Hi Everyone. It is great to have a resource to ask questions and get input from those with tons more experience than I have. For the last 4 months I have been searching for and learning about Lemans/Tempest/GTO's. While in school I had a 1968 Lemans with a 4 speed, 350HO, A/C, posi. I kick myself now for selling it, and have dreamed about this car ever since I have been without it. In my searching so far, I have come across some observations and questions and was wondering if you guys could give your input. 1) First off, on ebay, I am wondering if there are many buyers that are willing to buy a car without having test driven/inspected the car? This seems super-risky; are most of the bidders on a typical GTO living nearby the car so they can go inspect in person?? I drove 7 hours one way to inspect a GTO and it turned out the broker was a complete liar and misrepresented the car- right now I suspect most brokers are not to be trusted. 2) Secondly, it seems like there are a lot of GTOs in the 20-25K range, that have not had engine/trans/rear end rebuilt. If it's just a standard 400ci/350HP, no convert, no ram air, should i expect to be able to find one with rebuilt drivetrain for 20-25K, or is this asking too much (I'm looking for 1968-69)? 3) do these cars run ok with 80-100K miles on them, or should I expect the drivetrain to breakdown at anytime with that kind of mileage? 4) my ideal car would be 68-69 GTO 400 OR Lemans/Tempest 350HO, with A/C and 4 speed. I see so many cars without the a/c compressor, but which came with factory A/C; is it likely that simply putting in a new compressor is all that is needed to get a/c up and running? 4) in 4 months of searching, I have yet to see a 68-69 Lemans/Tempest with a 350HO engine, 4 speed, and a/c- is this something that is going to be super-rare?? or are they out there???? Thanks so much for any input! Dennis


----------



## Instg8ter (Sep 28, 2010)

Should be able to get a nice recent resto w/re-built motor/trans between 20-30, cheaper if a LeMans or Tempest. Stay away from the brokers, a lot of guys on the forum are willing to go check out local cars for other members across country. You are in a great area to find good metal restorable vehicles but these days it will cost you well over the 20-30K mark to restore one. If you would consider a 70' pm (personal message) me i may be able to help.


----------



## Darth Menace (Aug 12, 2013)

It hasn't arrived yet, but i just bought my 400ci 69 tempest convertible (GTO clone) from ebay for $12.6k.
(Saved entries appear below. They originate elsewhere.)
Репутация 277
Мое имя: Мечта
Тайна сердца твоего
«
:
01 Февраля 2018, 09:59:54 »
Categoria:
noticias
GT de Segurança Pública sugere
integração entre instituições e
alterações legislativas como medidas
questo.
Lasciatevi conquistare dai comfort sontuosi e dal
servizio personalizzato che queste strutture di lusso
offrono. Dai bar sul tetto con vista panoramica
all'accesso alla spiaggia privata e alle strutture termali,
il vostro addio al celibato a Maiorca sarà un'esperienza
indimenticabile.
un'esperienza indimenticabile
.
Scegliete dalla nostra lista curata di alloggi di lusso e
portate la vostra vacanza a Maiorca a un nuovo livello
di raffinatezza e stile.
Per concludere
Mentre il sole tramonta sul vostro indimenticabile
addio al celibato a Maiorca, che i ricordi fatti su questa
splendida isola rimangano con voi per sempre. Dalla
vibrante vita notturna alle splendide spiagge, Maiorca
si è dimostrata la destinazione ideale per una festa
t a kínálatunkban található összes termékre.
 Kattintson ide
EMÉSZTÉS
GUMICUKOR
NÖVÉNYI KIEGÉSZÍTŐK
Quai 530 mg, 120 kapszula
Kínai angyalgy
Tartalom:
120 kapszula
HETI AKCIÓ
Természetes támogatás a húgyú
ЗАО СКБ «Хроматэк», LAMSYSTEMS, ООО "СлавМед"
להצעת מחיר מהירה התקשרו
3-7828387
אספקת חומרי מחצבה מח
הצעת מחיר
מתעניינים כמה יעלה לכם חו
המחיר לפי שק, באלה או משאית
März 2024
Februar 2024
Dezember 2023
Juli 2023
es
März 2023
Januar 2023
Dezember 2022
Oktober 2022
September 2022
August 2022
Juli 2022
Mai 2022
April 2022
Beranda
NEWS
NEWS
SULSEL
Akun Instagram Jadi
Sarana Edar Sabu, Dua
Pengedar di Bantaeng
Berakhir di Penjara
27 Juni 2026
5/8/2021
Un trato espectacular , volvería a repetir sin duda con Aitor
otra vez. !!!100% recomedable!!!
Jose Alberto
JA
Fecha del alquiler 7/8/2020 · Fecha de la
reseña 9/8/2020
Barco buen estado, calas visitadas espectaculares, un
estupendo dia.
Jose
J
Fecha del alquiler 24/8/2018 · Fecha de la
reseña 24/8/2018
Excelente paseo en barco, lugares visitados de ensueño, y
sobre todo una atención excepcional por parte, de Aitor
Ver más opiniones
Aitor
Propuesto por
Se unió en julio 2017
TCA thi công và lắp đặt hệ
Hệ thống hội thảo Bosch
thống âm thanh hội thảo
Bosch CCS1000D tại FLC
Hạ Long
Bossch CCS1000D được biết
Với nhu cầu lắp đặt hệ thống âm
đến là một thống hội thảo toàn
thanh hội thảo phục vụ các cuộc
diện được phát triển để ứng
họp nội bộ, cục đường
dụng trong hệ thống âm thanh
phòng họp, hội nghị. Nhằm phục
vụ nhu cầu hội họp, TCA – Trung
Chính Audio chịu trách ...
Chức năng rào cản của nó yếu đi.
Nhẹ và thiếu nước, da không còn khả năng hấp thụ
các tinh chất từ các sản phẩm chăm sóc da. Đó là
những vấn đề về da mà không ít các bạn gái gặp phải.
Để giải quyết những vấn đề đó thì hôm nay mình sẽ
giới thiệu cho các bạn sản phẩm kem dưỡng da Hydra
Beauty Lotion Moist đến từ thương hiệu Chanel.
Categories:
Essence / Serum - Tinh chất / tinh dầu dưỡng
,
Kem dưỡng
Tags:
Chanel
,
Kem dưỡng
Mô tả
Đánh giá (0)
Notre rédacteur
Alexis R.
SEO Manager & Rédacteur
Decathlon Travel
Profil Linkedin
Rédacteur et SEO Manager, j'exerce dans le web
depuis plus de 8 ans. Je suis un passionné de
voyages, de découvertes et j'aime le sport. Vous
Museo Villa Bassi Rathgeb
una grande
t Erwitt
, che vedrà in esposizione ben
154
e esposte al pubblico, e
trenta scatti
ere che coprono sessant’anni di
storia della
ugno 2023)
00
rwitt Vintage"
Two years ago i bought a 98 viper GTS off ebay sight unseen, and I had no worries at all. Ebay does cover your ass. You should read their Vehicle Protection Program information to see if you would feel comfortable.

Having someone see it is good, but at the same time everyone looks for something different, and what's good for you might not be good for them, etc.


----------



## lemans68 (Aug 16, 2013)

thanks for the replies and info guys. that is good to hear that a recent restoration can be had for 20-30k.


----------



## barcmjm (Aug 28, 2013)

When y'all pick out a car do you use Carfax, Equifax, or CARFAX 4.99$, FREE CARFAX, AutoCheck records check, Cheap CARFAX, Cheap AutoCheck, Copart, Vehicle History Reports - autovin.de - CARFAX 4.99$, FREE CARFAX, AutoCheck records check, Cheap CARFAX, Cheap AutoCheck, Copart, Vehicle History Reports to check the history?

Thanks,


----------



## chuckha62 (Apr 5, 2010)

barcmjm said:


> When y'all pick out a car do you use Carfax, Equifax, or CARFAX 4.99$, FREE CARFAX, AutoCheck records check, Cheap CARFAX, Cheap AutoCheck, Copart, Vehicle History Reports - autovin.de - CARFAX 4.99$, FREE CARFAX, AutoCheck records check, Cheap CARFAX, Cheap AutoCheck, Copart, Vehicle History Reports to check the history?
> 
> Thanks,


In my experience Carfax is a complete waste of time. First, it will not accept a 13 digit VIN as a legit VIN, so right off the bat it is useless for an older vehicle. Second, very few insurance companies actually report to Carfax, so you're not as covered as you think you are.


----------



## Rukee (Feb 8, 2007)

:agree
carfax is worthless for the classics.


----------



## AMT1379 (May 11, 2010)

Definitely take your time buying, and make sure you get the best car you can for your money. As most will say here, for every one thing you think the car needs, there are 4 or 5 more lurking in the dark depths.


----------



## lemans68 (Aug 16, 2013)

yeah, it is a real test of patience to want a/THE car so badly, but to not have any good options in sight at the moment. I have felt like an addict searching for a car, but there is no drug to be had...


----------



## lemans68 (Aug 16, 2013)

The other thing- I read the ebay protection policy and it seems to only cover you if the title is fraudulent, or things like that. It says for vehicles older than 10 years, it won't cover you for mechanical problems, even if the seller says it runs fine and it turns out it doesnt. They say the responsibility is all on you to inspect the vehicle BEFORE purchase. This opens it up for all sellers to claim their vehicles run well and need nothing, (being sold as is, of course), and get away with it even if this is not true. I guess the saving grace is if you read ebay's policy on non-pay bidders, you basically get a slap on the wrist for your first two non-pay auctions, even if they are cars! so i guess one could bid on a car and win it, and then inspect afterwards and back out if it was misrepresented...


----------



## Darth Menace (Aug 12, 2013)

I believe you are somewhat incorrect. the 10 year threshhold is for body damage. Correct me if i'm wrong though


----------



## geeteeohguy (Feb 2, 2008)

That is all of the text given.